Mohamed Al Fayed, who has died aged 94, rose from the streets of Alexandria to owning one of the most famous department stores in the world.
But behind the success story lay a complex man whose machinations shook the British establishment to its very core.
Allegations of impropriety brought about the downfall of three Conservative politicians.
And he continued to insist that the death of Diana, Princess of Wales, was murder - a claim dismissed by both French and British investigators and an inquest jury.
He was born plain Mohamed Fayed in Alexandria, Egypt, but his birth date has been the subject of conjecture.
In his self-approved entry in Who's Who it is listed as January 1933 without a precise date - but when he took part in a Department of Trade inquiry it was officially recorded as 27 January 1929.

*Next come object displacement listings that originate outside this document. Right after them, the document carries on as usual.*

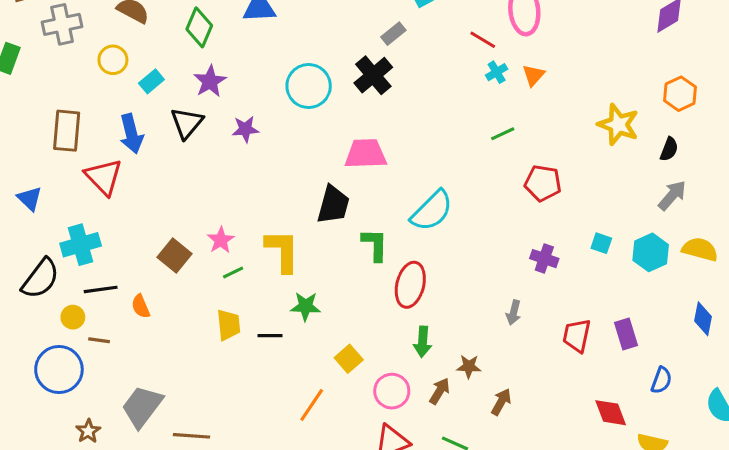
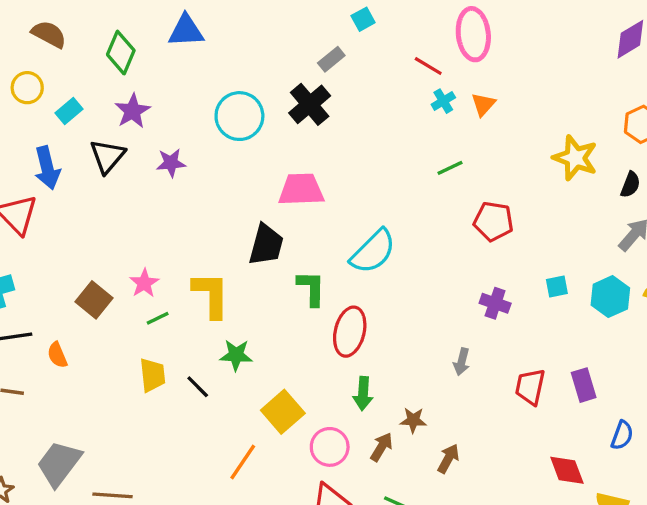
cyan square: (601, 243) -> (557, 287), turned -30
black line: (270, 336) -> (198, 387), turned 45
yellow square: (349, 359) -> (283, 412), size x1.4

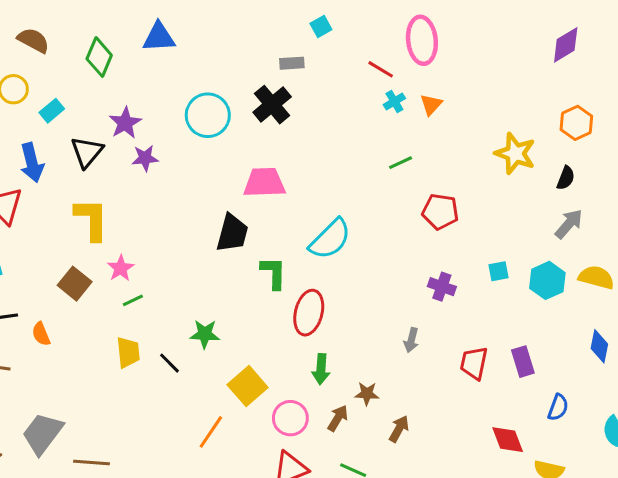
gray rectangle: (331, 59) -> (292, 63), turned 35
purple star: (132, 111) -> (125, 123), moved
yellow L-shape: (211, 295) -> (91, 219), moved

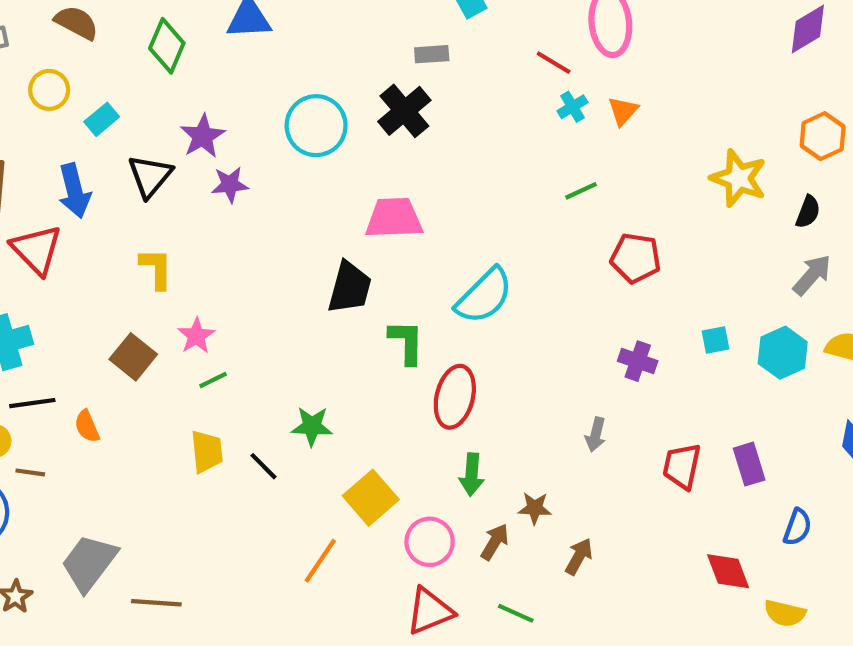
yellow L-shape: (91, 219) -> (156, 269), size x0.7

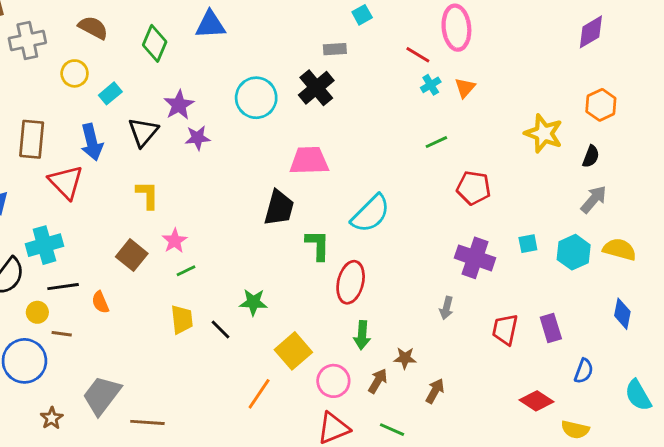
purple cross: (638, 361) -> (475, 258), size x1.5
red diamond: (728, 571) -> (537, 401), turned -36

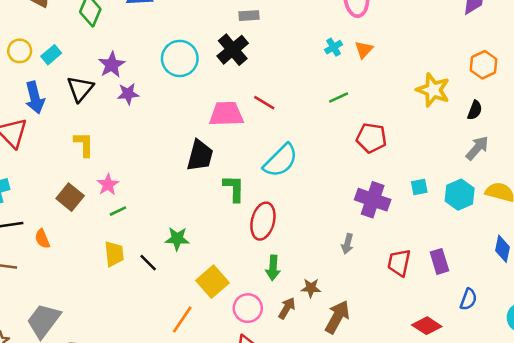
red line: (418, 55) -> (264, 103), moved
yellow circle: (75, 73) -> (20, 51), moved
brown arrow: (435, 391) -> (337, 317), size x1.5

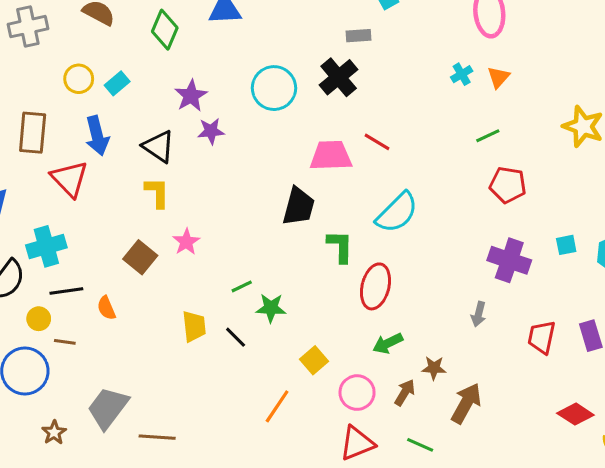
black triangle: (80, 89) -> (159, 146), moved, turned -36
green line: (339, 98) -> (488, 136), moved
green line: (118, 211) -> (242, 286), moved
green arrow: (273, 268) -> (388, 343), turned 60
yellow square: (213, 282) -> (314, 360), size x0.7

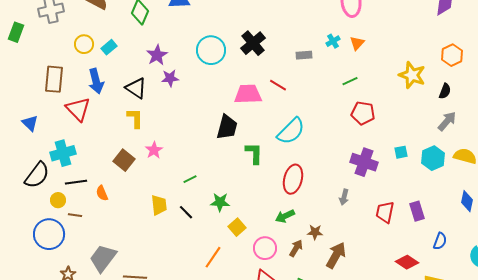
gray rectangle: (359, 36) -> (304, 55), moved
red ellipse: (375, 286) -> (293, 179), moved
green star: (271, 308) -> (220, 202), moved

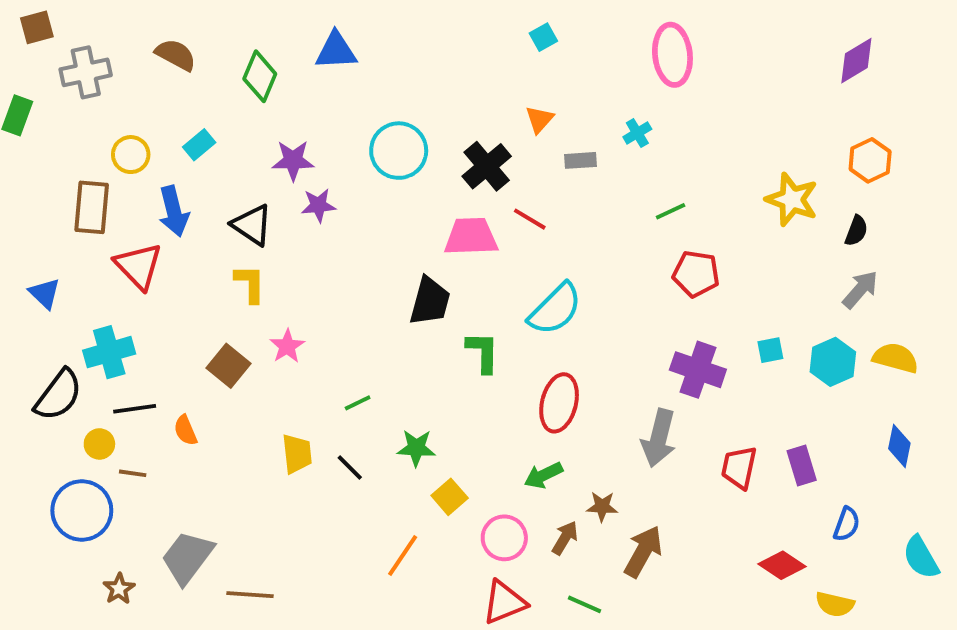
black cross: (253, 43) -> (487, 166), moved
orange triangle: (357, 43) -> (539, 119), moved
yellow circle: (84, 44) -> (131, 155), moved
purple star: (157, 55) -> (293, 160), turned 30
gray arrow: (344, 197) -> (659, 438), size x1.8

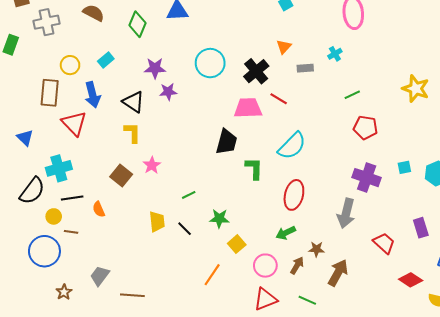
red trapezoid: (739, 467) -> (384, 243), moved, turned 120
gray trapezoid: (187, 557) -> (100, 276), size x0.7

He began his business life hawking bottles of fizzy drink on the streets but gained a lucky break in the mid-1950s when he met and married the sister of the Saudi millionaire arms dealer Adnan Khashoggi.
Khashoggi gave his new brother-in-law a job which granted him access to influential circles in London and the Gulf.
By the 1960s, the Egyptian was a wealthy man who was wheeling and dealing with everyone from Arab sheiks to Papa Doc Duvalier, Haiti's notorious dictator.
He had founded his own shipping company in Egypt and become the financial adviser to the Sultan of Brunei.